What we found talking to consultants is that the maintenance burden itself is what kills most knowledge systems. People start with good intentions and a clean folder structure, then three weeks into a busy engagement it's already out of date and they've stopped trusting it.
Liminary is built around that reality. It reduces the overhead of maintaining a knowledge system over time. You save things as you go, and the system does the organizational work in the background. The knowledge set emerges from your actual workflow rather than requiring a separate one to keep it alive.
Feels like the hardest part here is not retrieval, but knowing what not to bring into the moment.
Liminary
@dylan_hayes2 Yes, you've identified what we think is actually the harder design problem. Retrieval is largely solved. Knowing what's relevant to the moment - and what isn't - is where the real work is.
It connects back to something Sarah said early on: people don't always know how to describe what they want, but it's almost always inferable from the context they're operating in. That's the principle Liminary is built around.
And when it doesn't have a confident answer, it says so rather than filling the gap with something plausible-sounding.
Mailwarm
Congratulations!
The real value, to me, is not saving knowledge, but making past thinking reusable at the exact moment it matters.
how do you handle memory hygiene over time, especially when old context becomes outdated or no longer reflects the user’s current thinking?
Liminary
Thanks@thamibenjelloun! And yeah you nailed it. Storage for the sake of saving isn't the point. Finding at the right moment and finding the most relevant thinking is the problem we're trying to solve.
We're carrying over a lot of lessons from working on retrieval at Dropbox. Couple big ones we leverage are that recency is a strong signal, but so is access. When you look for something new that's related to an older note, that tells the system the older note is still alive in your thinking, even if you haven't touched it in months. It earns its way back up.

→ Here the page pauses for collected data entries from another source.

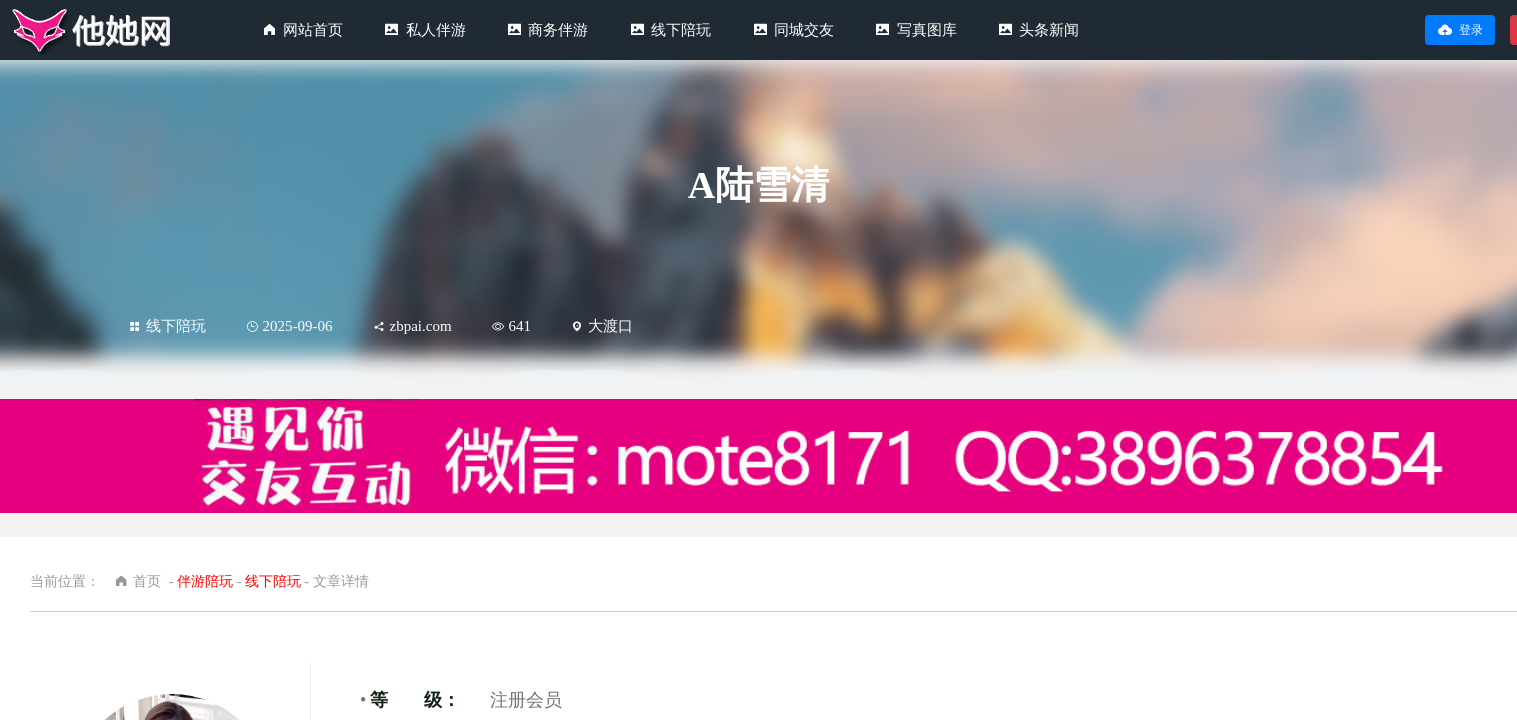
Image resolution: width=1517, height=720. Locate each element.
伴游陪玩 (205, 581)
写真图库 (927, 30)
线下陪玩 (681, 30)
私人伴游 (436, 30)
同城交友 (804, 30)
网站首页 (313, 30)
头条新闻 (1049, 30)
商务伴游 (558, 30)
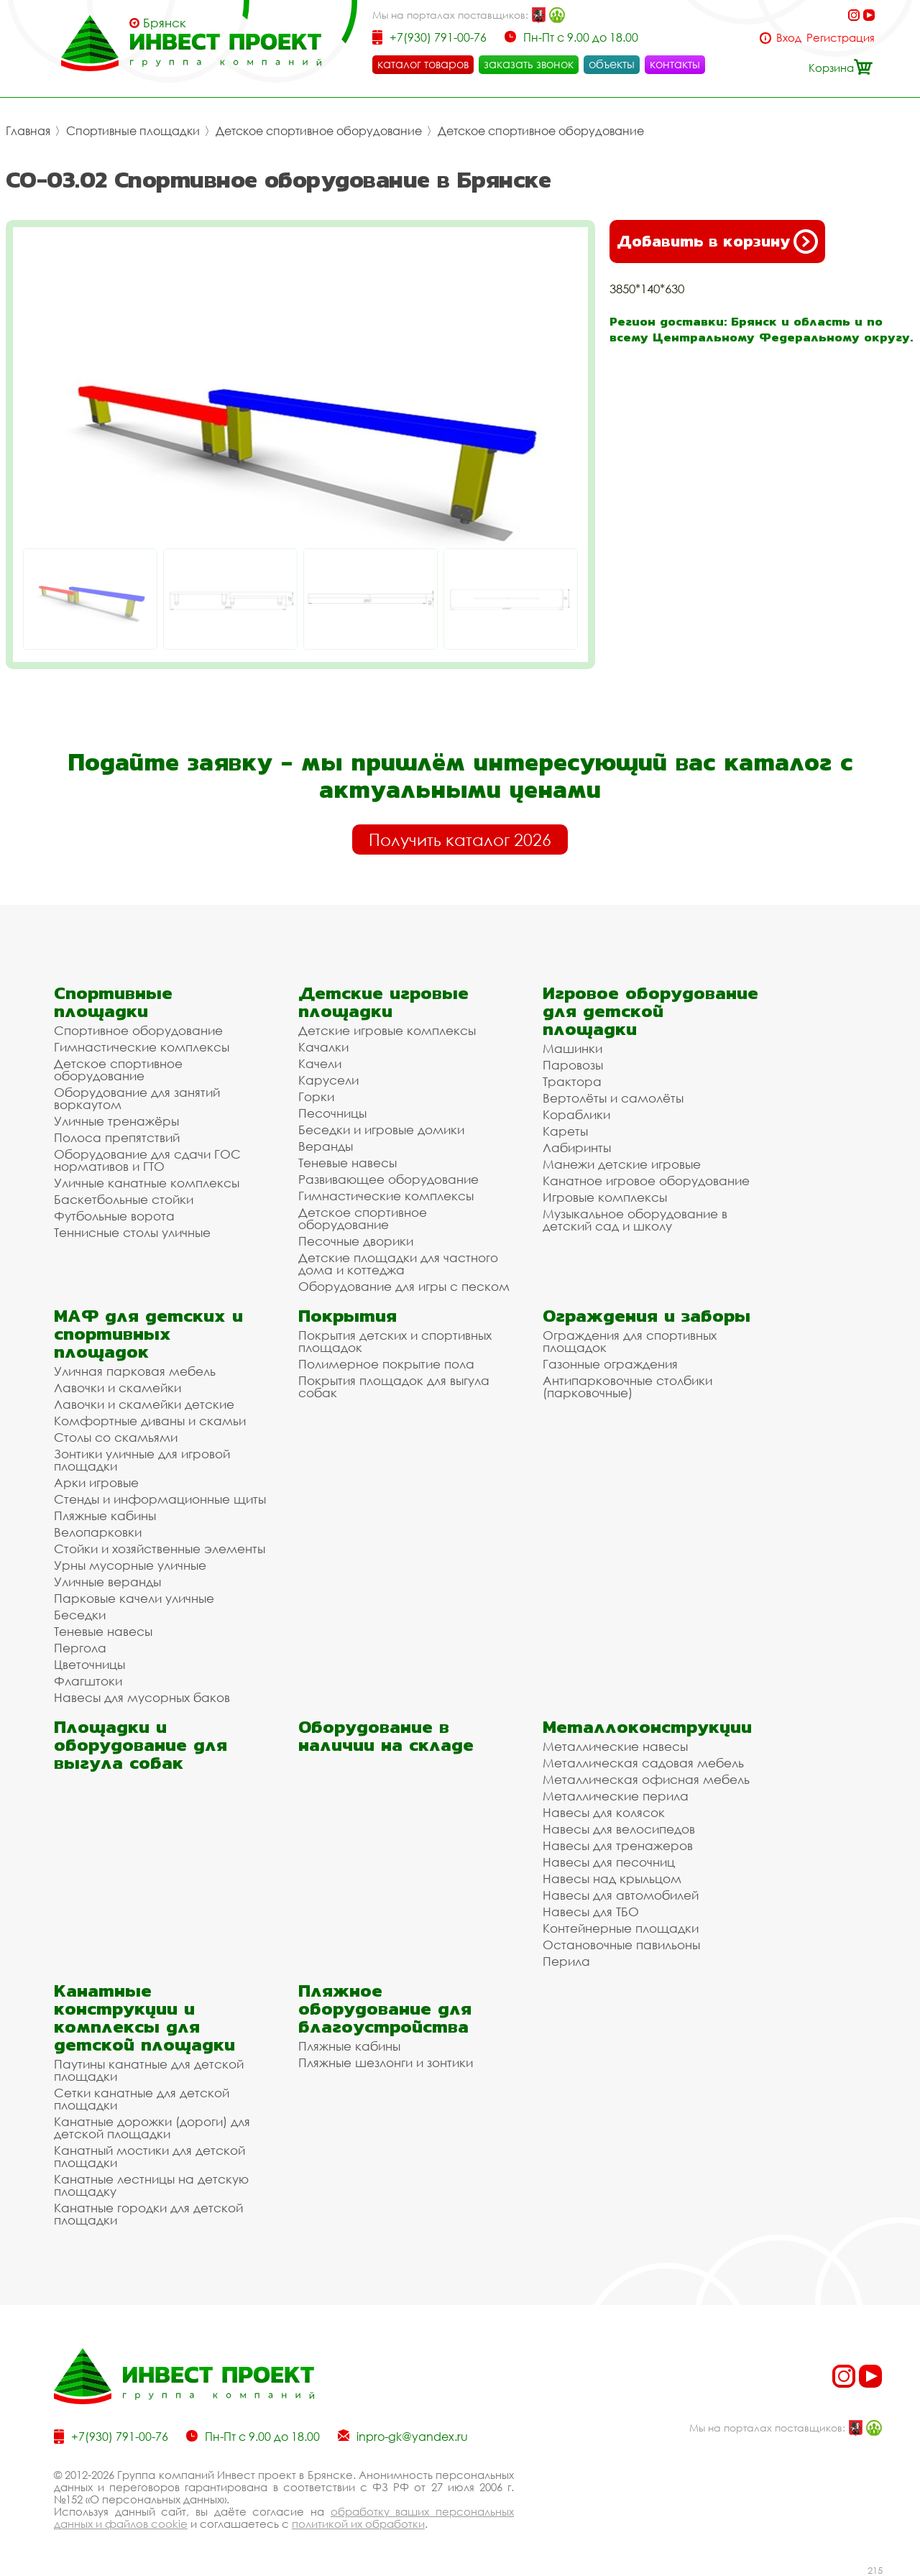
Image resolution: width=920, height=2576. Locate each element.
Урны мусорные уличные (130, 1565)
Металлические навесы (615, 1746)
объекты (612, 64)
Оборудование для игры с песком (404, 1286)
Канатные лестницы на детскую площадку (151, 2185)
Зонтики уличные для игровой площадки (142, 1460)
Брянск (164, 23)
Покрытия (347, 1316)
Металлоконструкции (647, 1727)
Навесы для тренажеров (618, 1845)
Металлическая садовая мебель (643, 1763)
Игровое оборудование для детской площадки (650, 1011)
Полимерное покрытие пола (386, 1364)
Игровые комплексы (605, 1197)
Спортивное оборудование (138, 1030)
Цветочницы (89, 1664)
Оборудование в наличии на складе (386, 1736)
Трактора (572, 1081)
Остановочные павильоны (621, 1944)
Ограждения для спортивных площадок (630, 1341)
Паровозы (573, 1065)
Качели (319, 1063)
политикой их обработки (358, 2523)
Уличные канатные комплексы (146, 1183)
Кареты (565, 1131)
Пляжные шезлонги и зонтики (385, 2062)
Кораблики (576, 1114)
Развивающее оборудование (388, 1179)
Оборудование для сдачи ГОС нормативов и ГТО (147, 1160)
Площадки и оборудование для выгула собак (140, 1745)
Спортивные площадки (133, 131)
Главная (28, 131)
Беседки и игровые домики (381, 1129)
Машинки (572, 1048)
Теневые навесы (347, 1162)
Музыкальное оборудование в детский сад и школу (635, 1220)
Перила (566, 1961)
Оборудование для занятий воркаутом (137, 1098)
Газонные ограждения (610, 1364)
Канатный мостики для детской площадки (149, 2156)
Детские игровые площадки (383, 1002)
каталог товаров (423, 64)
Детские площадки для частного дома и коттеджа (398, 1263)
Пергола (80, 1648)
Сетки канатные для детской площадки (141, 2099)
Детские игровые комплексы (387, 1030)
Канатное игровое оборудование (646, 1180)
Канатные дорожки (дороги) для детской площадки (152, 2127)
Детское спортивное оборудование (319, 131)
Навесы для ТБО (591, 1911)
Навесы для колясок (604, 1812)
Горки (316, 1096)
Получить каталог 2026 (460, 839)
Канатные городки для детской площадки (148, 2214)
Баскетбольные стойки (123, 1199)
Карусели (328, 1080)
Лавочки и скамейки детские (144, 1404)
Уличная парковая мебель (135, 1371)
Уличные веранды (107, 1582)
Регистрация (840, 38)
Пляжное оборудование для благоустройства (385, 2009)
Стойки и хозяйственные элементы (159, 1548)
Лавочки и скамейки (117, 1387)
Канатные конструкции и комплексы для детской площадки (144, 2017)
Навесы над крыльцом (612, 1878)
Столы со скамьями (116, 1437)
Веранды (325, 1146)
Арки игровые (96, 1482)
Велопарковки (98, 1532)
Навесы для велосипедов (619, 1829)
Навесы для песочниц (609, 1862)
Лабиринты (577, 1147)
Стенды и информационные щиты (160, 1499)
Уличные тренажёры (116, 1121)
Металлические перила (616, 1796)
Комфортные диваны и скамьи (150, 1420)
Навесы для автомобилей (621, 1895)
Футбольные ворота (114, 1216)
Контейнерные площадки (621, 1928)
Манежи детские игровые (622, 1164)
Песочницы (332, 1113)
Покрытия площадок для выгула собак (393, 1386)
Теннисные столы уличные (132, 1232)
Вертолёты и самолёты (613, 1098)
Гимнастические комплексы (141, 1047)
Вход (788, 38)
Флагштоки (88, 1681)
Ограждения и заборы (646, 1316)
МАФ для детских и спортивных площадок (148, 1334)
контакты (675, 64)
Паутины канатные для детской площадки (149, 2070)
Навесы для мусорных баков (142, 1697)
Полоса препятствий (117, 1137)
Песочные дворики (355, 1241)
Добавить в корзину (717, 241)
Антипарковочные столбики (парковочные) (627, 1386)
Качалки (323, 1047)
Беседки (80, 1615)
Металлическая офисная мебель (646, 1779)
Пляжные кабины (105, 1515)
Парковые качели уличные (134, 1598)
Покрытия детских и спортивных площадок (395, 1341)
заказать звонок (529, 64)
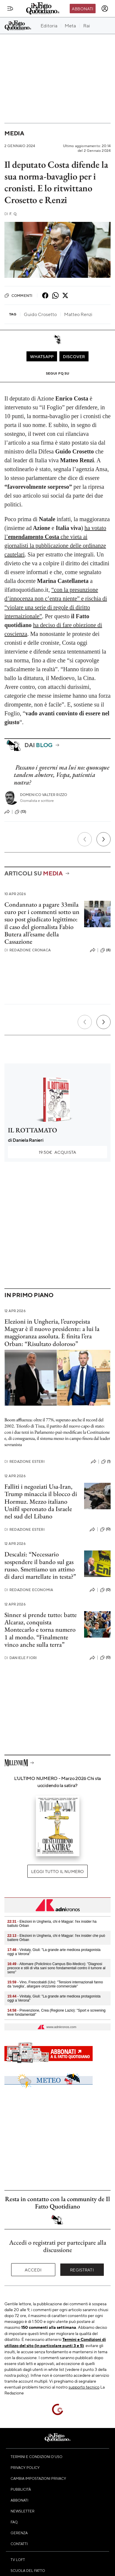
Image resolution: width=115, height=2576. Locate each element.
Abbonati (82, 8)
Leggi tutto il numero (57, 1871)
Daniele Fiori (20, 1658)
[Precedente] (85, 839)
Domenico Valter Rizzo (43, 794)
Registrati (82, 2269)
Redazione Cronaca (27, 950)
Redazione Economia (28, 1590)
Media (14, 133)
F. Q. (10, 214)
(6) (105, 950)
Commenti (18, 295)
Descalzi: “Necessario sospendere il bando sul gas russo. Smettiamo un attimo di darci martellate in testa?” (40, 1565)
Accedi (33, 2269)
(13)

Also as users curate collections we treat those as living, not append-only, so pruning and regrouping is part of the workflow, not a chore bolted on top. Updates supersede instead of piling up, so when you rewrite a note the new version is what gets retrieved and the old framing doesn't keep haunting you. And you stay in the loop. When Liminary surfaces something, you can dismiss it, edit it, or mark it as outdated, and that feedback shapes what shows up next time.
Honestly hygiene is a hard, ongoing problem, and I'd rather make curation lightweight and continuous than pretend the system can fully self-clean.
Finally something that actually works to bring together the context mess I've created across my digital universe!
Liminary
@matthew_barclay Thank you Matthew, this means a lot. The "context mess" framing really resonates, it's the exact problem that got me to start building this. Hope Liminary holds up to that promise as you actually use it, and please tell me when it doesn't.
How does it handle conflicting versions of the same idea across different notes or time periods?
Liminary
@caleb_hunter_guahip It's a genuinely hard technical problem, and one the team has thought carefully about. When you save sources into Liminary, they don't just sit in a file store waiting to be retrieved. The system runs an extraction process immediately, building an understanding of the content that includes the relationships between sources - where things corroborate each other, and where they contradict.
So if you saved a client interview from six months ago and a more recent one where the same person has changed their view, Liminary doesn't flatten those into a single answer and present whichever ranks highest. It surfaces both, with enough context for you to see where the tension sits.